J5.1 Projections of a Wetter Sahel in the 21st Century from Global and Regional Models

Thursday, 10 January 2013: 8:30 AM
Room 10B (Austin Convention Center)
Edward K. Vizy, University of Texas, Austin, TX; and K. H. Cook

Confident regional-scale climate change predictions for Africa are needed to support adaptation planning. State-of-the-art regional climate model simulations at 90-km and 30-km resolution are run and analyzed along with output from CMIP5 AOGCMs to predict how the West African and Sahel summer surface temperature, precipitation, and surface moisture are likely to change at mid- and late-century due to increased atmospheric CO2 concentrations under the RCP 8.5 emission scenario and evaluate confidence in such projections.

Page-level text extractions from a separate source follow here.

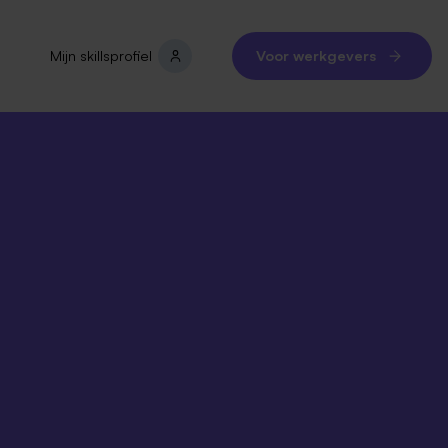
Mijn skillsprofiel
Voor werkgevers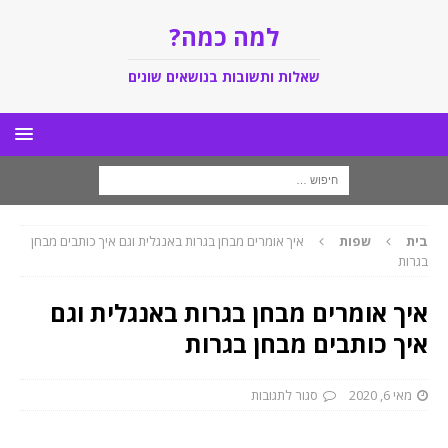
למה כמה?
שאלות ותשובות בנושאים שונים
בית
שפות
איך אומרים מבחן בגרות באנגלית וגם איך כותבים מבחן
בגרות
איך אומרים מבחן בגרות באנגלית וגם
איך כותבים מבחן בגרות
מאי 6, 2020
סגור לתגובות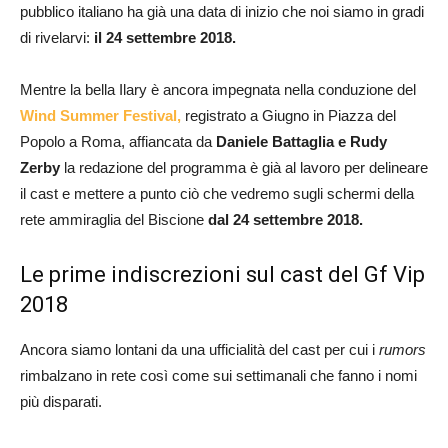
pubblico italiano ha già una data di inizio che noi siamo in gradi
di rivelarvi:
il 24 settembre 2018.
Mentre la bella Ilary è ancora impegnata nella conduzione del
Wind Summer Festival,
registrato a Giugno in Piazza del
Popolo a Roma, affiancata da
Daniele Battaglia e Rudy
Zerby
la redazione del programma è già al lavoro per delineare
il cast e mettere a punto ciò che vedremo sugli schermi della
rete ammiraglia del Biscione
dal 24 settembre 2018.
Le prime indiscrezioni sul cast del Gf Vip
2018
Ancora siamo lontani da una ufficialità del cast per cui i
rumors
rimbalzano in rete così come sui settimanali che fanno i nomi
più disparati.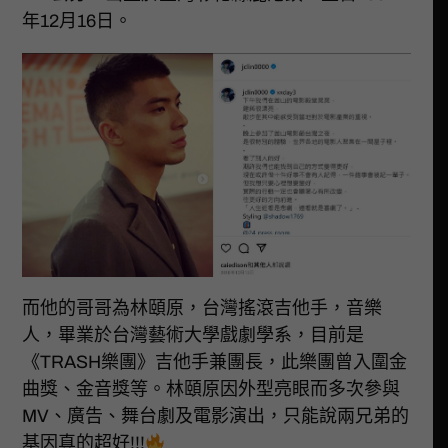
年12月16日。
而他的哥哥為林頤原，台灣搖滾吉他手，音樂
人，畢業於台灣藝術大學戲劇學系，目前是
《TRASH樂團》吉他手兼團長，此樂團曾入圍金
曲獎、金音獎等。林頤原因外型亮眼而多次參與
MV、廣告、舞台劇及電影演出，只能說兩兄弟的
基因真的超好!!!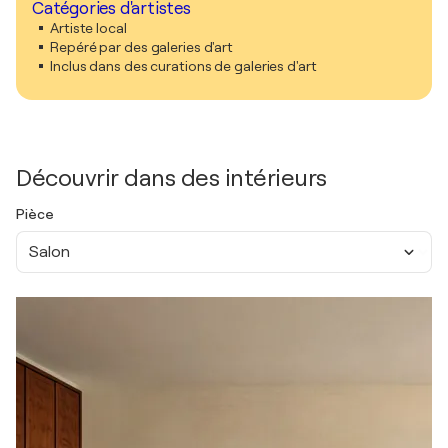
Catégories d'artistes
Artiste local
Repéré par des galeries d'art
Inclus dans des curations de galeries d'art
Découvrir dans des intérieurs
Pièce
Salon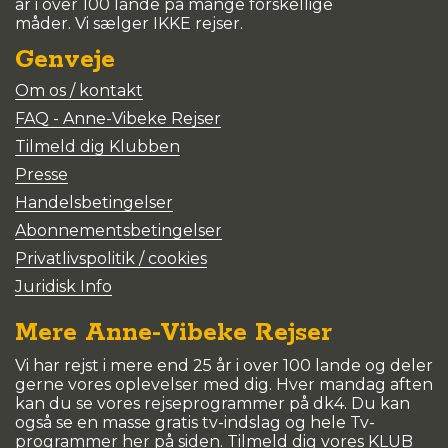
år i over 100 lande på mange forskellige
måder. Vi sælger IKKE rejser.
Genveje
Om os / kontakt
FAQ - Anne-Vibeke Rejser
Tilmeld dig Klubben
Presse
Handelsbetingelser
Abonnementsbetingelser
Privatlivspolitik / cookies
Juridisk Info
Mere Anne-Vibeke Rejser
Vi har rejst i mere end 25 år i over 100 lande og deler
gerne vores oplevelser med dig. Hver mandag aften
kan du se vores rejseprogrammer på dk4. Du kan
også se en masse gratis tv-indslag og hele Tv-
programmer her på siden. Tilmeld dig vores KLUB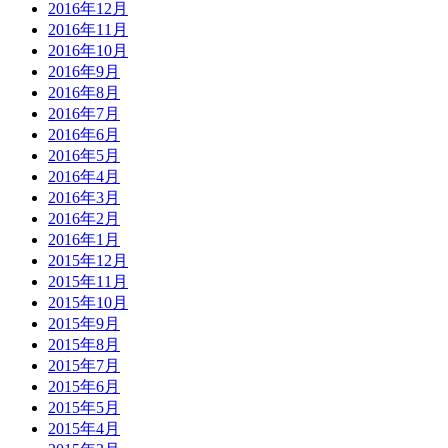
2016年12月
2016年11月
2016年10月
2016年9月
2016年8月
2016年7月
2016年6月
2016年5月
2016年4月
2016年3月
2016年2月
2016年1月
2015年12月
2015年11月
2015年10月
2015年9月
2015年8月
2015年7月
2015年6月
2015年5月
2015年4月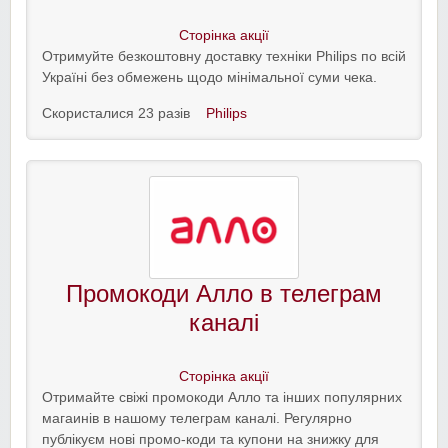
Сторінка акції
Отримуйте безкоштовну доставку техніки Philips по всій
Україні без обмежень щодо мінімальної суми чека.
Скористалися 23 разів
Philips
Промокоди Алло в телеграм
каналі
Сторінка акції
Отримайте свіжі промокоди Алло та інших популярних
магаинів в нашому телеграм каналі. Регулярно
публікуєм нові промо-коди та купони на знижку для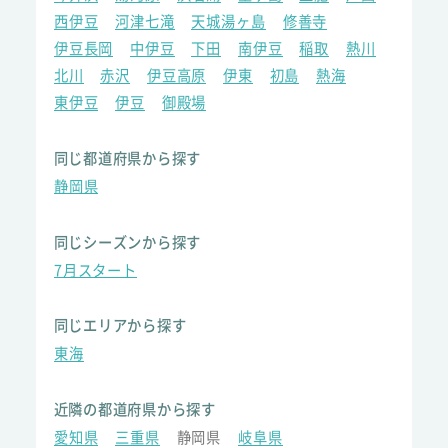
西伊豆
河津七滝
天城湯ヶ島
修善寺
伊豆長岡
中伊豆
下田
南伊豆
稲取
熱川
北川
赤沢
伊豆高原
伊東
初島
熱海
東伊豆
伊豆
御殿場
同じ都道府県から探す
静岡県
同じシーズンから探す
7月スタート
同じエリアから探す
東海
近隣の都道府県から探す
愛知県
三重県
静岡県
岐阜県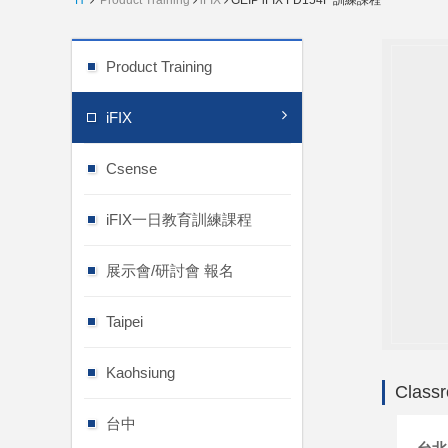
H
Product Training
iFIX
GEIP iFIX FD154F 訓練課程
Product Training
iFIX
Csense
iFIX一日教育訓練課程
展示會/研討會 報名
Taipei
Kaohsiung
Classr
台中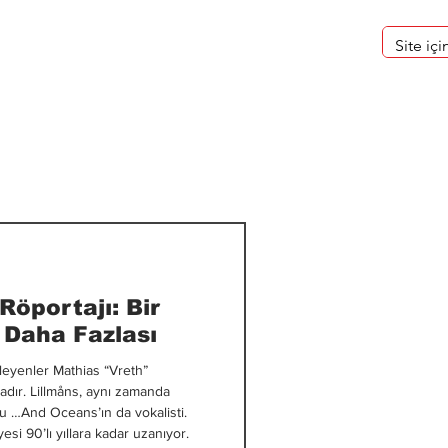
eri
Hakkımızda
öportajı: Bir
 Daha Fazlası
nleyenler Mathias “Vreth”
nadır. Lillmåns, aynı zamanda
bu …And Oceans’ın da vokalisti.
i 90’lı yıllara kadar uzanıyor.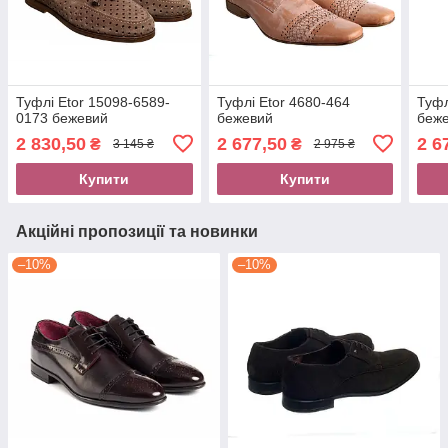
Туфлі Etor 15098-6589-
Туфлі Etor 4680-464
Туфл
0173 бежевий
бежевий
беж
2 830,50
2 677,50
2 6
₴
₴
3 145 ₴
2 975 ₴
Купити
Купити
Акційні пропозиції та новинки
–10%
–10%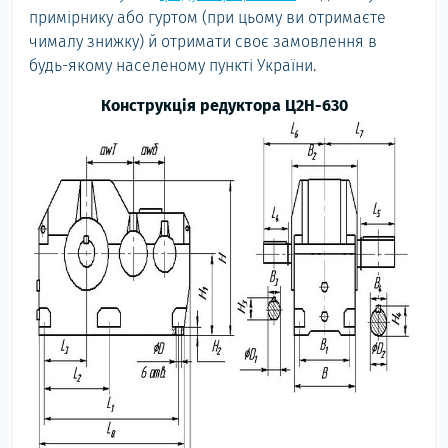
примірнику або гуртом (при цьому ви отримаєте
чималу знижку) й отримати своє замовлення в
будь-якому населеному пункті України.
Конструкція редуктора Ц2Н-630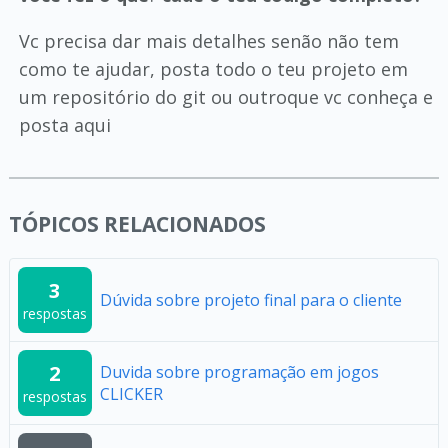
Vc precisa dar mais detalhes senão não tem
como te ajudar, posta todo o teu projeto em
um repositório do git ou outroque vc conheça e
posta aqui
TÓPICOS RELACIONADOS
3
Dúvida sobre projeto final para o cliente
respostas
2
Duvida sobre programação em jogos
CLICKER
respostas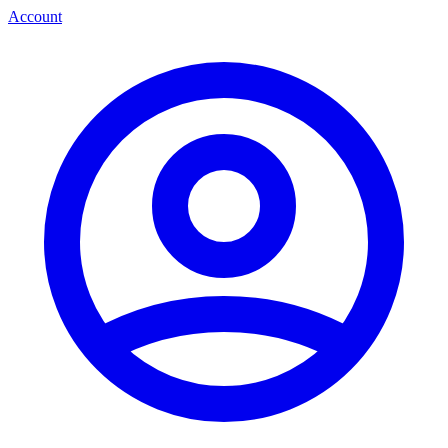
Account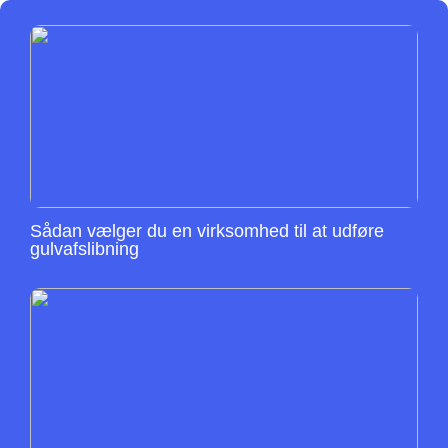
Sådan vælger du en virksomhed til at udføre
gulvafslibning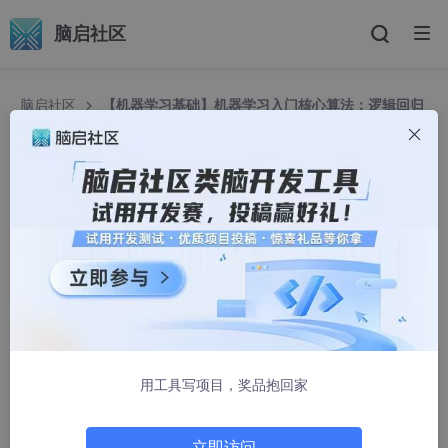
脑启社区
脑启社区
【机器学习基础】机器学习入门核心算法：逻辑回归
（Logistic Regression）
【机器学习基础】机器学习入门核心算法：逻辑回
归（Logistic Regression）
白熊9808
1589人浏览 · 2025-05-27 00:04:20
用工具写项目，奖品抱回家
立即访问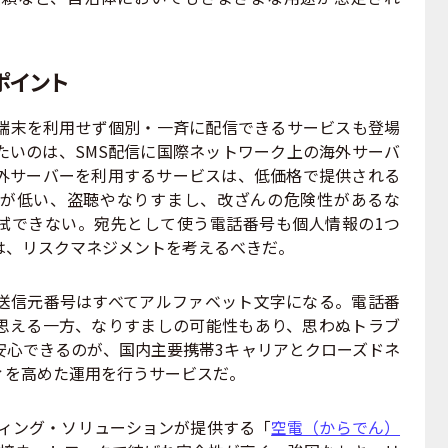
ポイント
端末を利用せず個別・一斉に配信できるサービスも登場
たいのは、SMS配信に国際ネットワーク上の海外サーバ
外サーバーを利用するサービスは、低価格で提供される
率が低い、盗聴やなりすまし、改ざんの危険性があるな
拭できない。宛先として使う電話番号も個人情報の1つ
は、リスクマネジメントを考えるべきだ。
信元番号はすべてアルファベット文字になる。電話番
思える一方、なりすましの可能性もあり、思わぬトラブ
安心できるのが、国内主要携帯3キャリアとクローズドネ
ィを高めた運用を行うサービスだ。
ティング・ソリューションが提供する「
空電（からでん）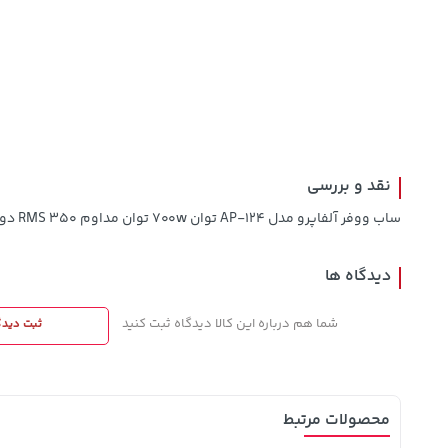
129,000
1,109,000
68,080,000
تومان
خرید
خرید
تومان
تومان
145,900
نقد و بررسی
ساب ووفر آلفاپرو مدل AP-124 توان ۷۰۰w توان مداوم ۳۵۰ RMS دو کویل ۴ اهمی
دیدگاه ها
شما هم درباره این کالا دیدگاه ثبت کنید
ثبت دیدگ
محصولات مرتبط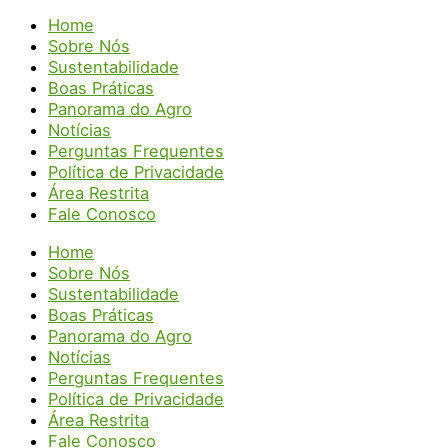
Home
Sobre Nós
Sustentabilidade
Boas Práticas
Panorama do Agro
Notícias
Perguntas Frequentes
Política de Privacidade
Área Restrita
Fale Conosco
Home
Sobre Nós
Sustentabilidade
Boas Práticas
Panorama do Agro
Notícias
Perguntas Frequentes
Política de Privacidade
Área Restrita
Fale Conosco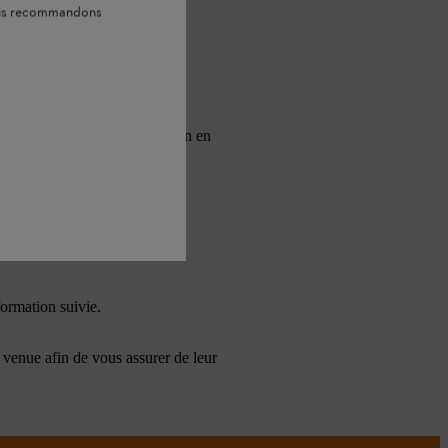
vous recommandons
paysagers suivant une formation en
formation suivie.
 venue afin de vous assurer de leur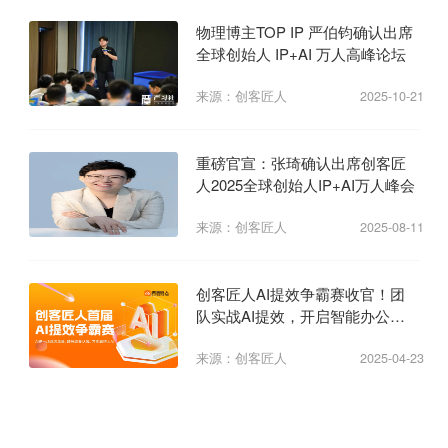
物理博主TOP IP 严伯钧确认出席
全球创始人 IP+AI 万人高峰论坛
来源：创客匠人
2025-10-21
重磅官宣：张琦确认出席创客匠
人2025全球创始人IP+AI万人峰会
来源：创客匠人
2025-08-11
创客匠人AI提效争霸赛收官！团
队实战AI提效，开启智能办公新
纪元
来源：创客匠人
2025-04-23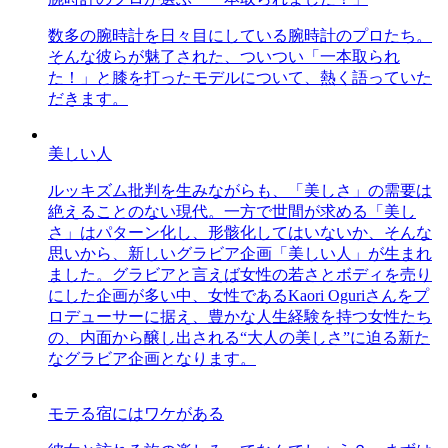
数多の腕時計を日々目にしている腕時計のプロたち。
そんな彼らが魅了された、ついつい「一本取られ
た！」と膝を打ったモデルについて、熱く語っていた
だきます。
美しい人
ルッキズム批判を生みながらも、「美しさ」の需要は
絶えることのない現代。一方で世間が求める「美し
さ」はパターン化し、形骸化してはいないか、そんな
思いから、新しいグラビア企画「美しい人」が生まれ
ました。グラビアと言えば女性の若さとボディを売り
にした企画が多い中、女性であるKaori Oguriさんをプ
ロデューサーに据え、豊かな人生経験を持つ女性たち
の、内面から醸し出される“大人の美しさ”に迫る新た
なグラビア企画となります。
モテる宿にはワケがある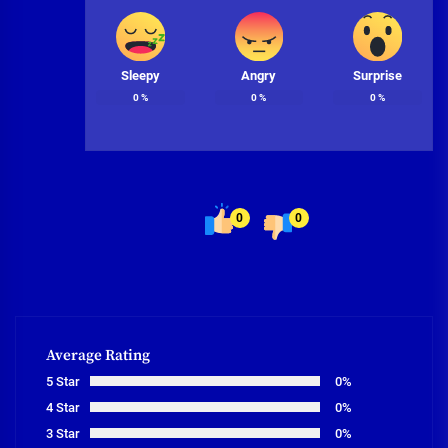
Sleepy
Angry
Surprise
0
%
0
%
0
%
0
0
Average Rating
5 Star
0%
4 Star
0%
3 Star
0%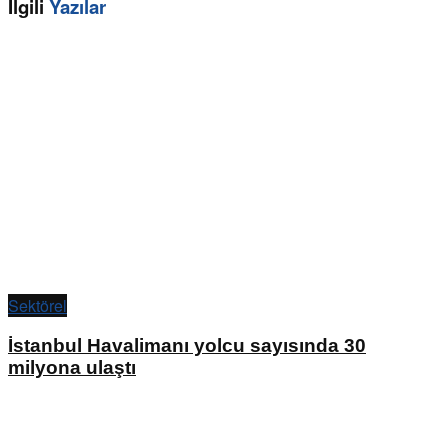
İlgili
Yazılar
Sektörel
İstanbul Havalimanı yolcu sayısında 30
milyona ulaştı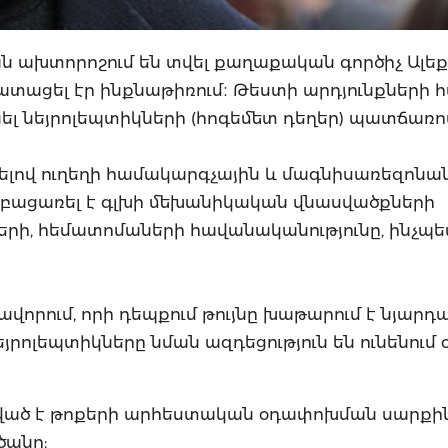
ն ախտորոշում են տվել քաղաքական գործիչ Ալեք
վատացել էր ինքնաթիռում։ Թեստի արդյունքների 
նել նեյրոլեպտիկների (հոգեմետ դեղեր) պատճառո
վելով ուղեղի համակարգչային և մագնիսառեզոնա
 բացառել է գլխի մեխանիկական վնասվածքների
ների, հեմատոմաների հավանականությունը, ինչպե
նավորում, որի դեպքում թույնը խաթարում է նյարդ
յրոլեպտիկները նման ազդեցություն են ունենում
իացված է թոքերի արհեստական օդափոխման սարքի
ծանր: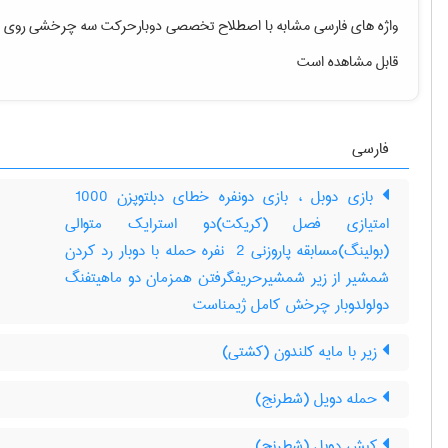
واژه های فارسی مشابه با اصطلاح تخصصی
دوبارحرکت سه چرخشی روی ی
قابل مشاهده است
فارسی
بازی دوبل ، بازی دونفره خطای دبلتوپزن ‎ 1000
امتیازی فصل (کریکت)دو استرایک متوالی
(بولینگ)مسابقه پاروزنی ‎ 2 نفره حمله با دوبار رد کردن
شمشیر از زیر شمشیرحریفگرفتن همزمان دو ماهیتفنگ
دولولدوبار چرخش کامل ژیمناست
زیر با مایه کلندون (کشتی)
حمله دویل (شطرنج)
کیش دوبل (شطرنج)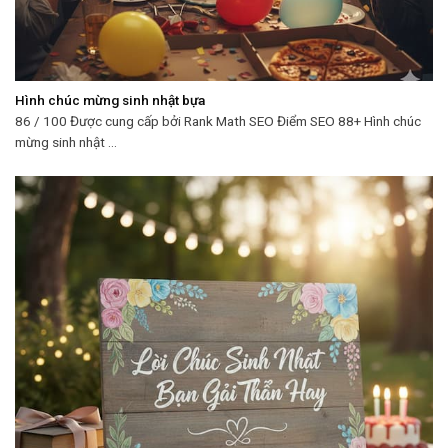
Hình chúc mừng sinh nhật bựa
86 / 100 Được cung cấp bởi Rank Math SEO Điểm SEO 88+ Hình chúc
mừng sinh nhật ...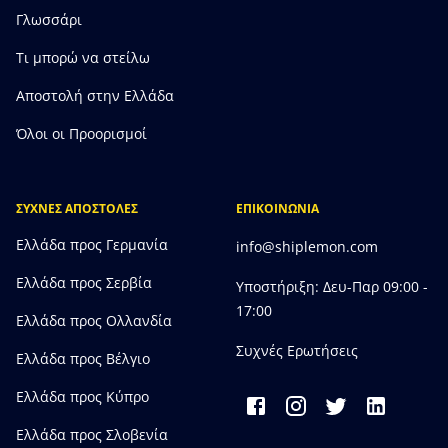
Γλωσσάρι
Τι μπορώ να στείλω
Αποστολή στην Ελλάδα
Όλοι οι Προορισμοί
ΣΥΧΝΕΣ ΑΠΟΣΤΟΛΕΣ
ΕΠΙΚΟΙΝΩΝΙΑ
Ελλάδα προς Γερμανία
info@shiplemon.com
Ελλάδα προς Σερβία
Υποστήριξη: Δευ-Παρ 09:00 -
17:00
Ελλάδα προς Ολλανδία
Συχνές Ερωτήσεις
Ελλάδα προς Bέλγιο
Ελλάδα προς Κύπρο
Ελλάδα προς Σλοβενία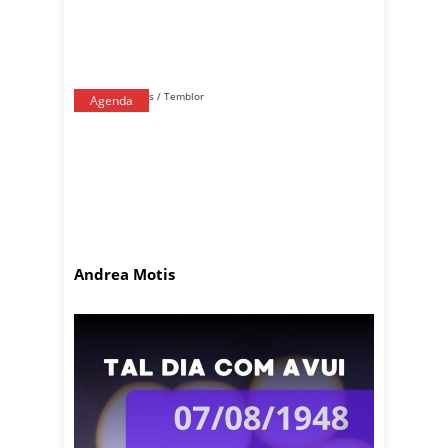
Agenda
Andrea Motis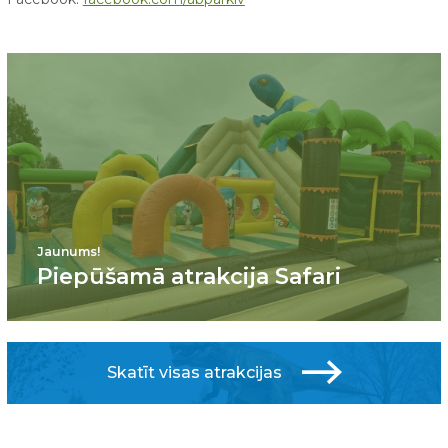
Jaunums!
Piepūšamā atrakcija Safari
Skatīt visas atrakcijas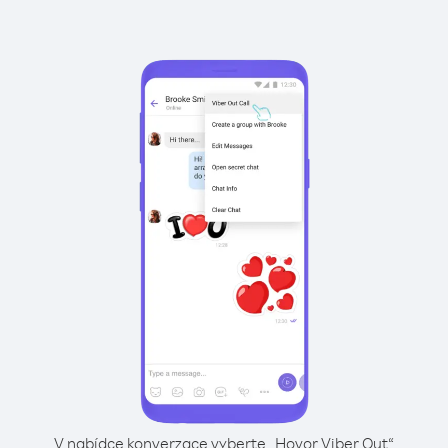
V nabídce konverzace vyberte „Hovor Viber Out“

It is shown that the regional climate model can realistically simulate the current summer evolution of the West Africa monsoon climate including the onset and demise of the Sahel wet season, a necessary but not sufficient condition for confident prediction.

RCM and AOGCM projections indicate the likelihood for increased surface air temperatures over this century, with Sahara and Sahel temperature increases of 2 – 3.5 K by mid-century, and 3 – 6 K by late-century. Summer rainfall and surface moisture are also projected to increase over most of the Sahel. This is primarily associated with an increase in rainfall intensity and not a lengthening of the wet season. Pinpointing exactly when the rainfall and surface moisture increase will first commence and by exactly what magnitude is less certain as these predictions appear to be model dependent. Models that simulate stronger warming over the Sahara are associated with larger and earlier rainfall increases over the Sahel due to an intensification low-level West African westerly jet, and vice versa.